Braiden Rex-Johnson is the author of “Pacific Northwest Wining & Dining.” Visit her online at www.NorthwestWiningandDining.com. Barry Wong is a Seattle-based freelance photographer. He can be reached at email@example.com.
For the sablefish
½ cup dry sherry, such as Amontillado
½ cup pure maple syrup
1 tablespoon fresh thyme leaves
4 (5-ounce) sablefish fillets, skin scaled and left on
For the vegetables
1 tablespoon unsalted butter, plus extra for buttering the parchment
1 cup seasonal wild mushrooms, such as chanterelles or morels, cleaned, and halved or quartered if large
1 cup white corn kernels, blanched (See Cook’s Hint, below)
1 tablespoon minced shallot
1 tablespoon snipped chives
Freshly ground black pepper
Freshly squeezed lemon juice
1. To prepare the fish, bring the sherry to a simmer in a small, nonreactive saucepan. Stir in the maple syrup and thyme leaves. Remove from the heat and allow to cool to room temperature.
2. In a nonreactive baking dish, arrange the fillets in a single layer and pour over the marinade, turning so all sides of the fillets are covered with marinade. Cover and refrigerate for 24 hours, turning the fillets occasionally.

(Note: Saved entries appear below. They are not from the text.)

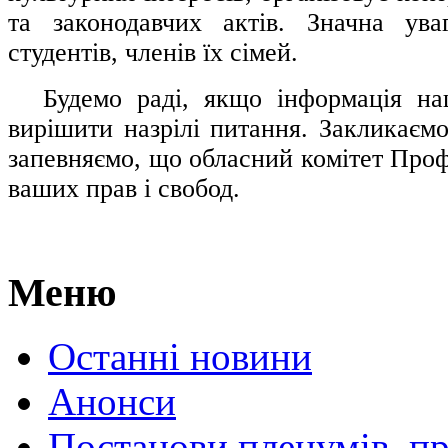
та законодавчих актів. Значна ува
студентів, членів їх сімей.
.....
Будемо раді, якщо інформація н
вирішити назрілі питання. Закликаємо
запевняємо, що обласний комітет Проф
ваших прав і свобод.
Меню
Останні новини
Анонси
Постанови пленумів, пр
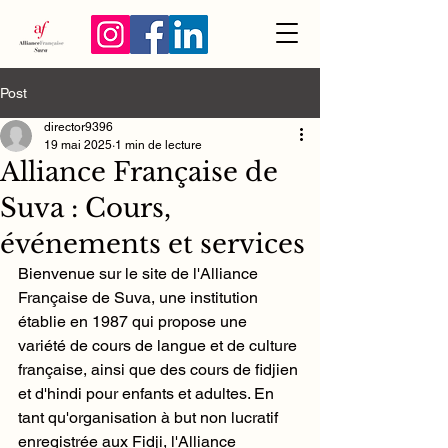
Post
director9396
19 mai 2025
1 min de lecture
Alliance Française de
Suva : Cours,
événements et services
Bienvenue sur le site de l'Alliance 
Française de Suva, une institution 
établie en 1987 qui propose une 
variété de cours de langue et de culture 
française, ainsi que des cours de fidjien 
et d'hindi pour enfants et adultes. En 
tant qu'organisation à but non lucratif 
enregistrée aux Fidji, l'Alliance 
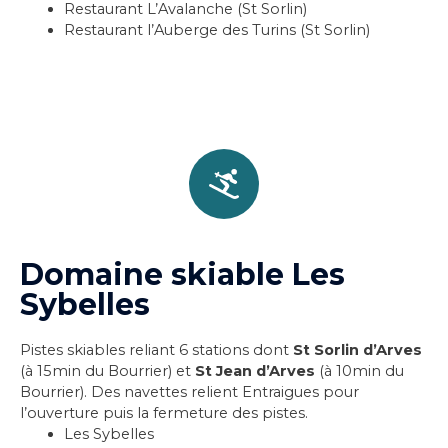
Restaurant L’Avalanche (St Sorlin)
Restaurant l’Auberge des Turins (St Sorlin)
Domaine skiable Les
Sybelles
Pistes skiables reliant 6 stations dont
St Sorlin d’Arves
(à 15min du Bourrier) et
St Jean d’Arves
(à 10min du
Bourrier). Des navettes relient Entraigues pour
l’ouverture puis la fermeture des pistes.
Les Sybelles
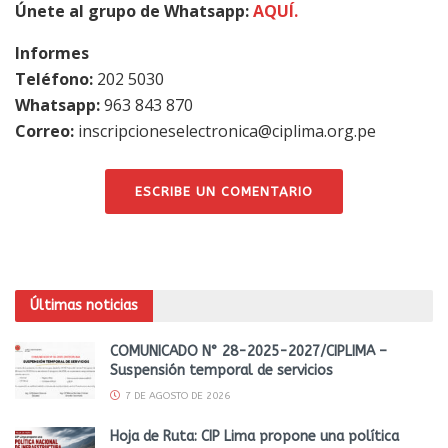
Únete al grupo de Whatsapp:
AQUÍ.
Informes
Teléfono:
202 5030
Whatsapp:
963 843 870
Correo:
inscripcioneselectronica@ciplima.org.pe
ESCRIBE UN COMENTARIO
Últimas noticias
COMUNICADO N° 28-2025-2027/CIPLIMA –
Suspensión temporal de servicios
7 DE AGOSTO DE 2026
Hoja de Ruta: CIP Lima propone una política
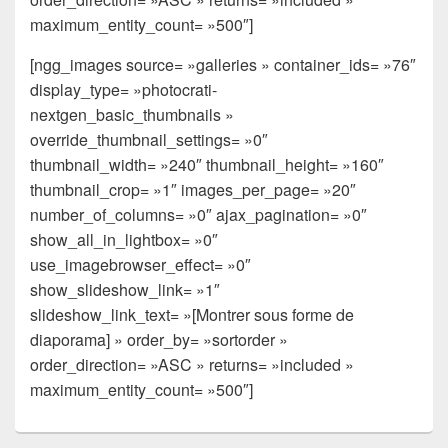
maximum_entity_count= »500″]
[ngg_images source= »galleries » container_ids= »76″
display_type= »photocrati-
nextgen_basic_thumbnails »
override_thumbnail_settings= »0″
thumbnail_width= »240″ thumbnail_height= »160″
thumbnail_crop= »1″ images_per_page= »20″
number_of_columns= »0″ ajax_pagination= »0″
show_all_in_lightbox= »0″
use_imagebrowser_effect= »0″
show_slideshow_link= »1″
slideshow_link_text= »[Montrer sous forme de
diaporama] » order_by= »sortorder »
order_direction= »ASC » returns= »included »
maximum_entity_count= »500″]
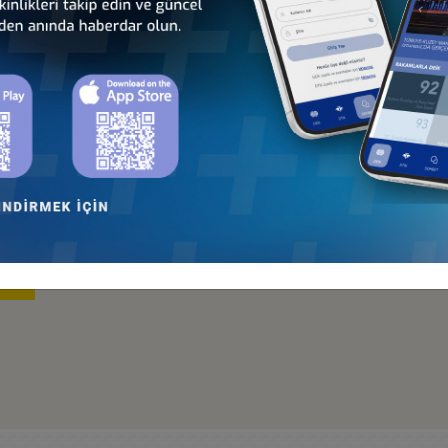
an
Türkiye - Moldova
Türkiye - Özbekistan
İş Konseyi
İş Konseyi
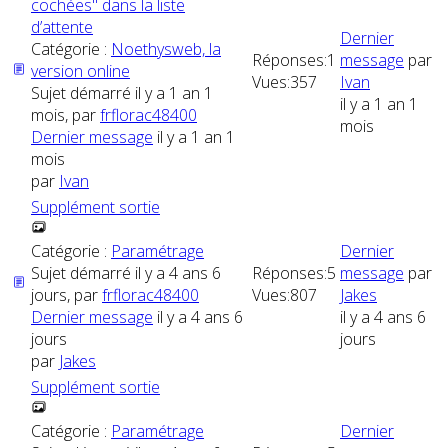
cochées" dans la liste
d’attente
Dernier
Catégorie :
Noethysweb, la
Réponses:
1
message
par
version online
Vues:
357
Ivan
Sujet démarré il y a 1 an 1
il y a 1 an 1
mois, par
frflorac48400
mois
Dernier message
il y a 1 an 1
mois
par
Ivan
Supplément sortie
Catégorie :
Paramétrage
Dernier
Sujet démarré il y a 4 ans 6
Réponses:
5
message
par
jours, par
frflorac48400
Vues:
807
Jakes
Dernier message
il y a 4 ans 6
il y a 4 ans 6
jours
jours
par
Jakes
Supplément sortie
Catégorie :
Paramétrage
Dernier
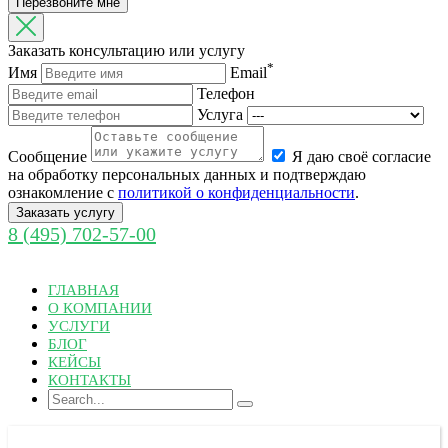
Перезвоните мне
Заказать консультацию или услугу
*
Имя
Email
Телефон
Услуга
Cообщение
Я даю своё согласие
на обработку персональных данных и подтверждаю
ознакомление с
политикой о конфиденциальности
.
Заказать услугу
8 (495) 702-57-00
ГЛАВНАЯ
О КОМПАНИИ
УСЛУГИ
БЛОГ
КЕЙСЫ
КОНТАКТЫ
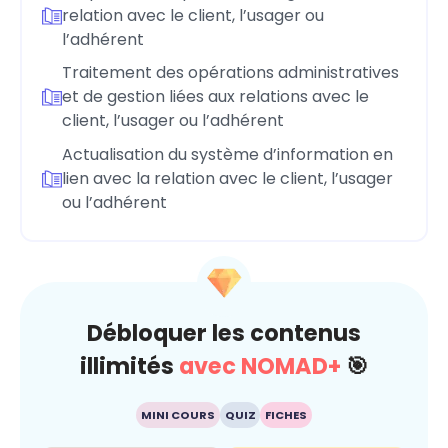
relation avec le client, l’usager ou
l’adhérent
Traitement des opérations administratives
et de gestion liées aux relations avec le
client, l’usager ou l’adhérent
Actualisation du système d’information en
lien avec la relation avec le client, l’usager
ou l’adhérent
Débloquer les contenus
illimités
avec NOMAD+
🎯
MINI COURS
QUIZ
FICHES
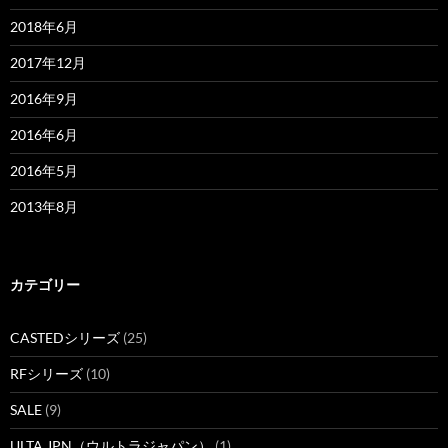
2018年6月
2017年12月
2016年9月
2016年6月
2016年5月
2013年8月
カテゴリー
CASTEDシリーズ
(25)
RFシリーズ
(10)
SALE
(9)
ULTA JPN（ウルトラジャパン）
(1)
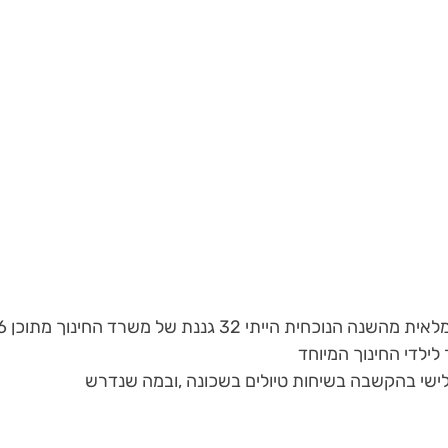
לילדי החינוך המיוחד
לישי בהקשבה בשיחות טיולים בשכונה ,ובמה שנדרש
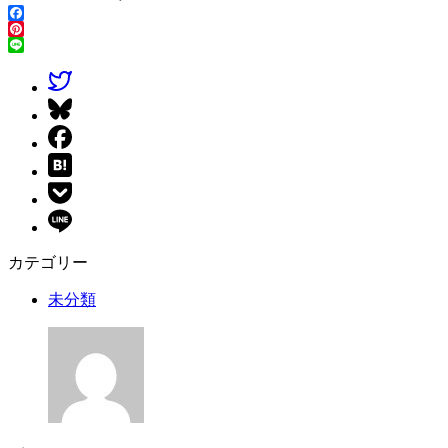
Facebook
Pinterest
Line
カテゴリー
未分類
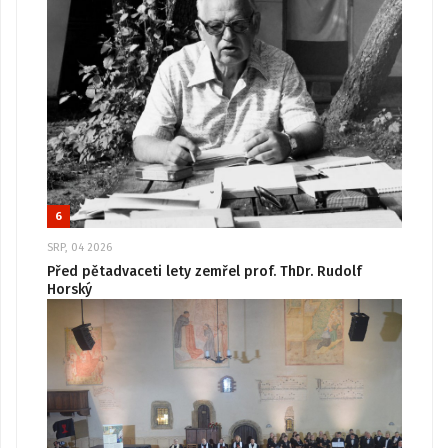
6
SRP, 04 2026
Před pětadvaceti lety zemřel prof. ThDr. Rudolf
Horský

3. Twenty minutes before cooking, remove the fish from the refrigerator. Place the oven rack in the center of the oven and preheat the oven to 400 degrees. Line a rimmed baking sheet with parchment paper and butter the paper.
4. Arrange the fillets skin side up without crowding and drizzle with the leftover marinade. Bake for 10 to 12 minutes, or until the fish just flakes.
5. While the fish is cooking, melt the 1 tablespoon of butter in a small skillet over medium heat. When the butter starts to foam, add the mushrooms and cook, stirring occasionally, 2 to 3 minutes. Add the corn, stir well, and cook until just warmed through. Stir in the shallot and chives and season to taste with salt, pepper and lemon juice.
6. To serve, divide the vegetables among 4 dinner plates. Place a sablefish fillet, skin side up, on top of the vegetables. Spoon any juices from the baking sheet around the fish and serve immediately.
Cook’s Hint: To blanch the corn, immerse an ear of corn in boiling water for 5 minutes. Immediately plunge the corn into an ice bath. When cool, pat dry, cut off the kernels with a sharp knife, and measure 1 cup.